Dans sa Canzon duodecimi toni à 8 voix, en deux « chœurs », Gabrieli ouvre avec
une mélodie sur le rythme typique de la canzona (longue, suivie de deux brèves),
traitée en imitation serrée, et l’identifie comme les autres du recueil par l’un des
douze « tons », ou anciens modes ecclésiastiques, par opposition au système
tonal émergeant. Le douzième choisi ici, l’équivalent du do majeur moderne,
était à l’époque associé à la victoire, au triomphe. Malgré ces références
archaïsantes, cela nous vaut une œuvre vive, aux sonorités splendides et à
l’esprit inventif qui présage le tournant du siècle, ce dont témoignera
particulièrement la Sonate XXI pour trois violons et basse continue, empreinte de
nouveauté. En effet, c’est l’une des toutes premières œuvres instrumentales à
faire usage d’une basse continue, l'accent étant mis sur les trois parties aiguës
« concertantes », d’une tessiture rapprochée.
De Dario Castello (v. 1590- v. 1630 ou v. 1658), presque rien ne nous est
parvenu, hormis les trente œuvres qui nous sont parvenues. Les pages de titre
des recueils de sonates nous apprennent qu’il a dirigé à Venise un groupe de
piffari (cuivres, vents et violes) et qu’il a été musicien à Saint-Marc.
Les sonates de Castello varient dans le choix et le nombre d’instruments. On y
retrouve à la fois l’influence de la canzona associée à Giovanni Gabrieli — avec
ses sections contrastées en tempo et en métrique — et des virtuoses de
l’improvisation que furent les cornettistes Girolamo Dalla Casa et Giovanni
Bassano — avec des envolées et des notes rapides en succession associées au
stile concitato. Parfaitement illustrés dans la Sonata decimasesta, ces éléments
de contraste et de variété correspondent au chiaroscuro et aux formes fluides en
peinture d’un Tintoret, par exemple. Ces sonates de Castello ont connu une large
diffusion au cours de la première moitié du XVIIe siècle, ayant bénéficié de
plusieurs réimpressions jusqu’en 1658.
Antonio Vivaldi (1678-1741) a certainement été un inventeur infatigable dans
presque tous les genres musicaux de son époque, mais en particulier celui du
concerto. En tant que maître de violon à l’Ospedale della Pietà de Venise, il a pu
compter sur un bassin de jeunes femmes virtuoses. Son imagination s’est ainsi
déployée dans plusieurs opus de concertos, dont L’Estro armonico, opus 3 et Il
Cimento dell'Armonia e dell’Inventione, opus 8. Ces recueils de douze concertos
chacun comptent parmi les plus célèbres du prêtre roux. En effet, c’est son
premier recueil de concertos, L’Estro armonico (ou « Caprice harmonique »), qui
le fit connaître partout en Europe, et il renferme ses œuvres jusqu’alors les plus
accomplies. L’envoûtant Concerto pour quatre violons en si mineur est assez
connu par sa transcription pour quatre clavecins par J.S. Bach.

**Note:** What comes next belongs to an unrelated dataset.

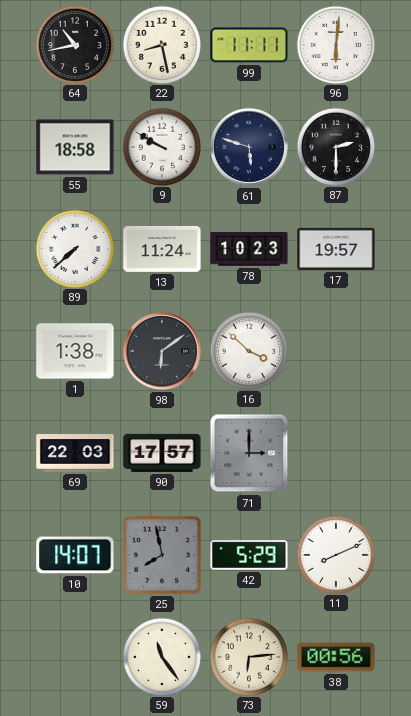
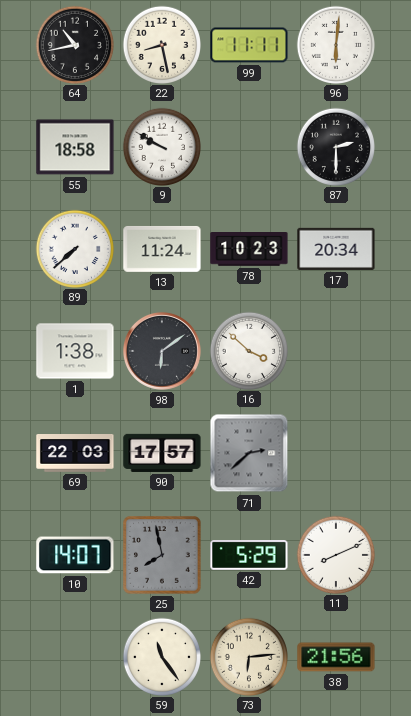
61: 5:48 -> none
17: 19:57 -> 20:34
71: 3:00 -> 2:38
38: 00:56 -> 21:56
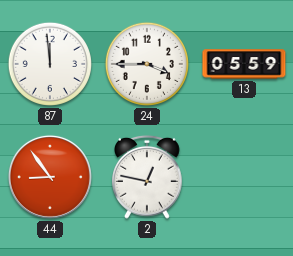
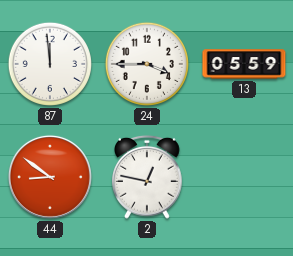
44: 8:54 -> 8:51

Quant au contenu de l’opus 8 de Vivaldi (dont le titre signifie « Le combat de
l’harmonie et de l’invention »), il est assez rare d’entendre d’autres concertos
que ceux nommés Les Quatre Saisons. Pourtant, le Concerto en sol mineur est
un joyau de couleur, de langueur et de virtuosité, à l’image de la Cité des Doges.
Né à Burano, près de Venise — d’où son surnom « Il Buranello » —, Baldassare
Baldassare
Galuppi (1706-1785) a surtout laissé sa marque comme l’une des figures de
proue du développement de l’opera buffa. Il œuvra comme Vivaldi dans les
hospices et comme compositeur d’opéra à Venise, puis au Théâtre du Haymarket
à Londres, comme maître de chapelle à Saint-Marc, et dirigea des opéras à
Saint-Pétersbourg et à Moscou sous le patronage de Catherine II. Il a cependant
relativement peu écrit d’œuvres purement instrumentales ; celles-ci se limitent
principalement à des sonates pour le clavier et à quelques œuvres pour petit
orchestre. Le Concerto a quattro illustre bien son style, à l’orée du classicisme,
d’une belle facture à la fois limpide et séduisante.
De Gabrieli à Galuppi, donc, on aura navigué à travers presque deux siècles de
splendeurs musicales vénitiennes, marquées de théâtralité et d’invention.